Или вот, например, перед вами много еды на любой вкус, и музыка прекрасная льётся и ласкает ваш слух. Но вы абсолютно обнажены, а вокруг холод, который просачивается через каждую клеточку вашей кожи как холодная змея, и вас уже не радует ни убранство роскошной комнаты, где вы находитесь, ни изысканная еда, ни нежная, берущая за душу музыка. В вас звучит одно желание – согреться любой ценой, и пропади оно пропадом, вся эта красота и роскошь вокруг.

Выходит, что потребность время от времени что-то жевать, желательно находясь при этом в тепле, не важно – в бардаке или в чистоте, важнее, чем всё остальное. Не может быть человек счастлив, когда он голоден и ему холодно. Не может он быть счастлив, когда нет возможности удовлетворить свои самые простые естественные потребности. Наверное, каждый из вас когда-нибудь попадал в такую ситуацию – бежишь стремглав, не замечая ничего вокруг, не разбирая дороги, с крепко сжатыми ягодицами и под завязку переполненным мочевым пузырём в спасительное место под названием Эм или Жо, в зависимости от вашего пола. И нет ничего прекраснее сейчас для вас этого самого заведения. И попадая туда, понимаешь – вот оно, совершеннейшее счастье из всех счастий. Мгновенное, острое, вызывающее мучительные стоны облегчения и радости.

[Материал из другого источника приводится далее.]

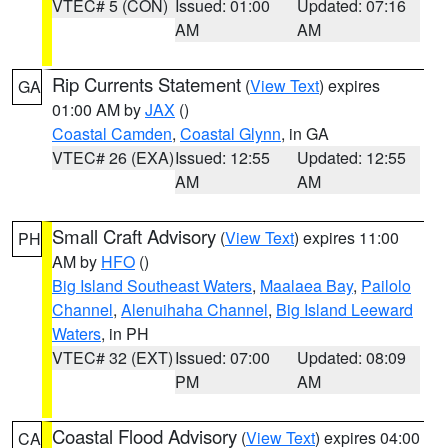
VTEC# 5 (CON)
Issued: 01:00
Updated: 07:16
AM
AM
Rip Currents Statement
(
View Text
) expires
GA
01:00 AM by
JAX
()
Coastal Camden
,
Coastal Glynn
, in GA
VTEC# 26 (EXA)
Issued: 12:55
Updated: 12:55
AM
AM
Small Craft Advisory
(
View Text
) expires 11:00
PH
AM by
HFO
()
Big Island Southeast Waters
,
Maalaea Bay
,
Pailolo
Channel
,
Alenuihaha Channel
,
Big Island Leeward
Waters
, in PH
VTEC# 32 (EXT)
Issued: 07:00
Updated: 08:09
PM
AM
Coastal Flood Advisory
(
View Text
) expires 04:00
CA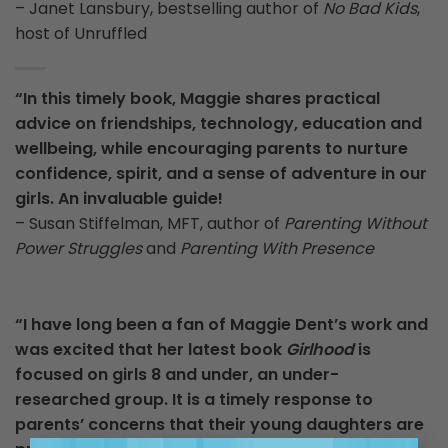
– Janet Lansbury, bestselling author of
No Bad Kids
,
host of Unruffled
“In this timely book, Maggie shares practical
advice on friendships, technology, education and
wellbeing, while encouraging parents to nurture
confidence, spirit, and a sense of adventure in our
girls. An invaluable guide!
– Susan Stiffelman, MFT, author of
Parenting Without
Power Struggles
and
Parenting With Presence
“I have long been a fan of Maggie Dent’s work and
was excited that her latest book
Girlhood
is
focused on girls 8 and under, an under-
researched group. It is a timely response to
parents’ concerns that their young daughters are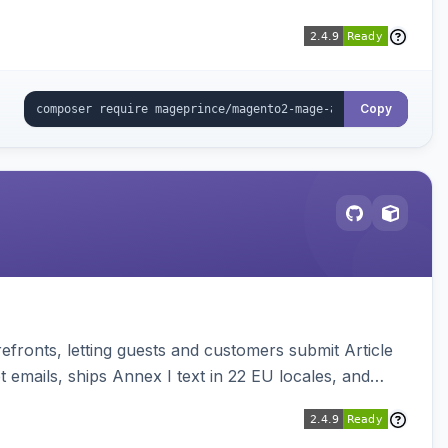
Copy
ronts, letting guests and customers submit Article
emails, ships Annex I text in 22 EU locales, and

Вот люди после войны были счастливы, когда удавалось достать какую-нибудь незатейливую пищу и одежду. Они умели радоваться самым простым вещам, потому что настрадались от голода и холода в войну. Сейчас, когда всё есть, и даже более того, народ потерял эту способность – радоваться и быть счастливыми от мелочей.

Вот сидит красивая девушка рядом со мной. Она сыта и одета. У неё есть родители, братья и сёстры. Дом у неё – полная чаша, сама она умница с далеко идущими перспективами. А она сидит и плачет, и она несчастна. А почему? Не может объяснить. Она ходит два раза в неделю к психологу, пытается найти смысл жизни, и кажется, вот-вот поймёт, в чём же секрет – секрет душевного спокойствия и счастья. Но он ускользает…

Хочется рассказать ей притчу о козе. Пришёл мужик к мудрецу и начал жаловаться, что живёт в такое тесноте, в крохотной комнатушке, с женой, кучей ребятишек, да ещё и тёща в придачу. Такой это ужас, просто хоть ложись и помирай. Что делать ему, как быть? Мудрец советует ему привести в дом козу. Мужик в недоумении, но слушает умного человека и приводит в дом козу. Через некоторое время мудрец встречает опять этого мужика, несчастного, плачущего, и спрашивает, как тому живётся. «Ужас! Жизни совсем не стало! Мало того, что все друг у друга на головах сидят, а тут ещё коза – вони от неё, грязи!». Мудрец приказывает мужику избавиться от козы. Встречает его через некоторое время снова со счастливой улыбкой на лице. «Ну как ты теперь живёшь?», спрашивает мудрец, «Отлично! Все счастливы. Воздух чистый – ни вони, ни грязи! Спасибо тебе, ты нас просто спас!».